-- YOUR TASK --
Every line of the listing that contains the word "материалов" is to be copied out.

-- MATERIAL FOR THE TASK --
########

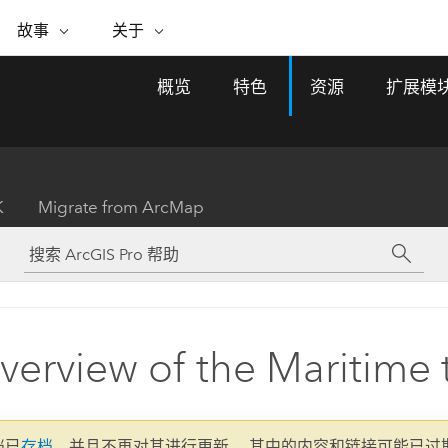
专题倡议
故事
关于
ESRI 故事
关于 ESRI
自助服务
购买 ARCGIS
联系我们
关于 GIS
概览
特色
资源
扩展模
WhereNext Magazine
关于 Esri
地理空间卓越之旅
ArcUser
用户类型
联系支持部门
什么是 GIS？
间上查看和了解数据
高管级新闻和见解
面向 ArcGIS 用户的实用技术
基于角色的 ArcGIS 访问权限
Esri 计划和倡议
Esri 社区
地理方法
资源
Esri 博客
Esri Store
活动
ArcGIS 博客
置引入分析
现实世界的全球 GIS 创新
ArcNews
Esri 的 ArcGIS 产品
K
Migrate from ArcMap
行业新闻和 ArcGIS 更新
合作伙伴
文档
管理
Esri 和 The Science of Where 播
如何购买
、编辑和共享空间数据
客
ArcWatch
Esri 产品、合作伙伴产品和开发
招贤纳士
My Esri
基础设施管理
商业和技术领导者之声
地理空间新闻、观点和趋势
人员订阅
使用 GIS 创建现代化、有弹性且可持续发展
媒体与分析师关系
的未来。 规划和运营的地理方法有助于领导
有功能
者了解基础设施工程与周围环境的关系。
verview of the Maritime
所有故事
探索基础设施管理
联系我们
文档已
存档
，并且不再对其进行更新。 其中的内容和链接可能已过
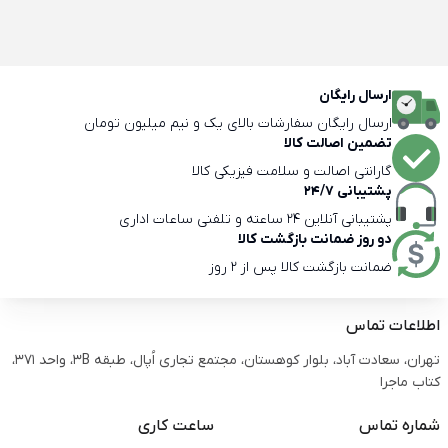
ارسال رایگان
ارسال رایگان سفارشات بالای یک و نیم میلیون تومان
تضمین اصالت کالا
گارانتی اصالت و سلامت فیزیکی کالا
پشتیبانی 24/7
پشتیبانی آنلاین 24 ساعته و تلفنی ساعات اداری
دو روز ضمانت بازگشت کالا
ضمانت بازگشت کالا پس از 2 روز
اطلاعات تماس
تهران، سعادت آباد، بلوار کوهستان، مجتمع تجاری اُپال، طبقه 3B، واحد 371،
کتاب ماجرا
شماره تماس
ساعت کاری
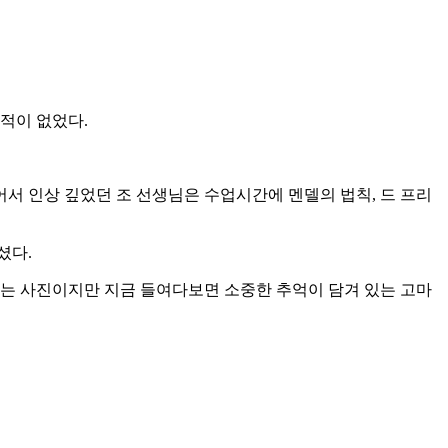
적이 없었다.
어서 인상 깊었던 조 선생님은 수업시간에 멘델의 법칙, 드 프리
셨다.
되는 사진이지만 지금 들여다보면 소중한 추억이 담겨 있는 고마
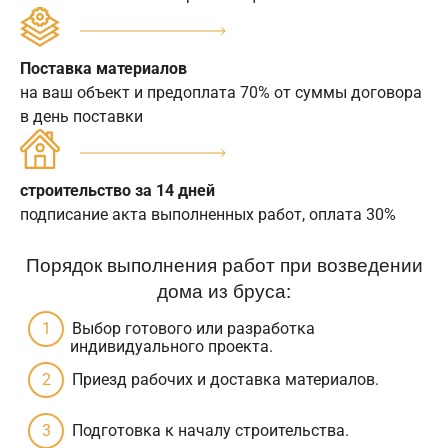
Поставка материалов
на ваш объект и предоплата 70% от суммы договора
в день поставки
строительство за 14 дней
подписание акта выполненных работ, оплата 30%
Порядок выполнения работ при возведении
дома из бруса:
Выбор готового или разработка
индивидуального проекта.
Приезд рабочих и доставка материалов.
Подготовка к началу строительства.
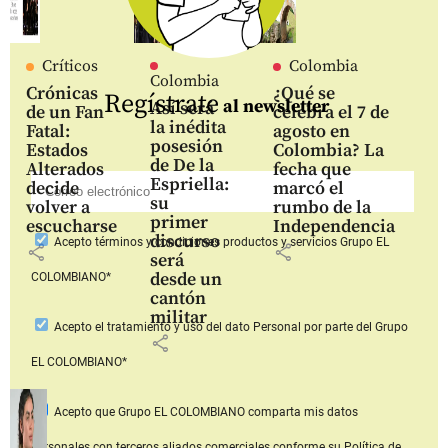
Críticos
Colombia
Colombia
Crónicas
¿Qué se
Regístrate
al newsletter
Así será
de un Fan
celebra el 7 de
la inédita
Fatal:
agosto en
posesión
Estados
Colombia? La
de De la
Alterados
fecha que
Espriella:
decide
marcó el
su
volver a
rumbo de la
primer
escucharse
Independencia
discurso
Acepto
términos y condiciones productos y servicios
Grupo EL
share
share
será
desde un
COLOMBIANO*
cantón
militar
Acepto
el tratamiento y uso del dato Personal
por parte del Grupo
share
EL COLOMBIANO*
Acepto que Grupo EL COLOMBIANO
comparta mis datos
personales con terceros aliados comerciales
conforme su Política de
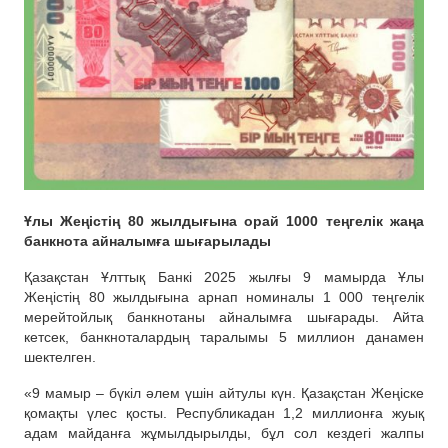
Ұлы Жеңістің 80 жылдығына орай 1000 теңгелік жаңа
банкнота айналымға шығарылады
Қазақстан Ұлттық Банкі 2025 жылғы 9 мамырда Ұлы
Жеңістің 80 жылдығына арнап номиналы 1 000 теңгелік
мерейтойлық банкнотаны айналымға шығарады. Айта
кетсек, банкноталардың таралымы 5 миллион данамен
шектелген.
«9 мамыр – бүкіл әлем үшін айтулы күн. Қазақстан Жеңіске
қомақты үлес қосты. Республикадан 1,2 миллионға жуық
адам майданға жұмылдырылды, бұл сол кездегі жалпы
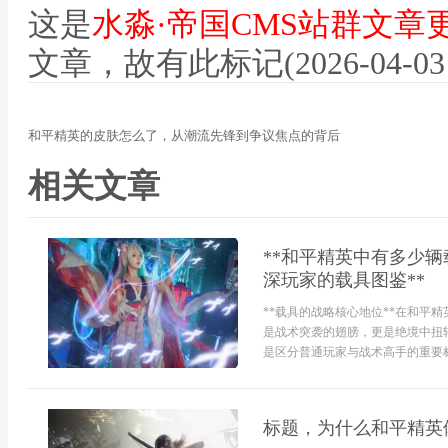
这是
水淼·帝国CMS站群文章
文章，故有此标记(2026-04-03 07
和平精英的皮肤怎么了，从潮流先锋到争议焦点的背后
相关文章
**和平精英中有多少
深玩家的载具图鉴**
**载具的战略核心地位**在和平
是战术突袭的翅膀，更是绝境中扭
是区分普通玩家与战术高手的重要标
标题，为什么和平精英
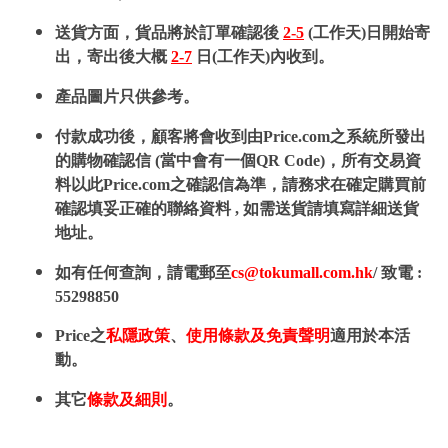
送貨方面，貨品將於訂單確認後
2-5
(工作天)日開始寄
出，寄出後大概
2-7
日(工作天)內收到。
產品圖片只供參考。
付款成功後，顧客將會收到由Price.com之系統所發出
的購物確認信 (當中會有一個QR Code)，所有交易資
料以此Price.com之確認信為準，請務求在確定購買前
確認填妥正確的聯絡資料 , 如需送貨請填寫詳細送貨
地址。
如有任何查詢，請電郵至
cs@tokumall.com.hk
/ 致電 :
55298850
Price之
私隱政策
、
使用條款及免責聲明
適用於本活
動。
其它
條款及細則
。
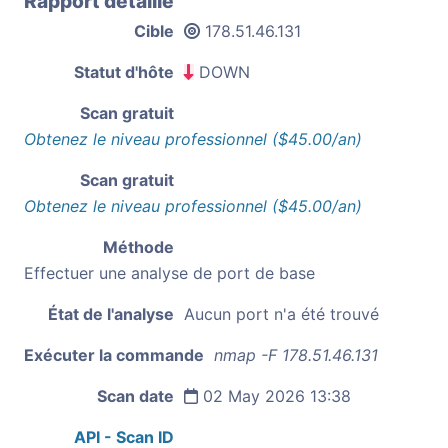
Rapport détaillé
Cible
178.51.46.131
Statut d'hôte
DOWN
Scan gratuit
Obtenez le niveau professionnel ($45.00/an)
Scan gratuit
Obtenez le niveau professionnel ($45.00/an)
Méthode
Effectuer une analyse de port de base
État de l'analyse
Aucun port n'a été trouvé
Exécuter la commande
nmap -F 178.51.46.131
Scan date
02 May 2026 13:38
API - Scan ID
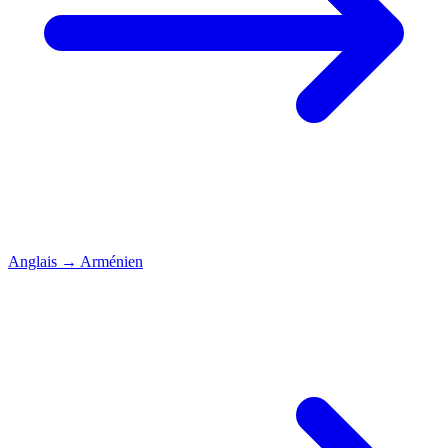
Anglais
→
Arménien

########

-- TASK SOLUTION --
Поставка материалов
Приезд рабочих и доставка материалов.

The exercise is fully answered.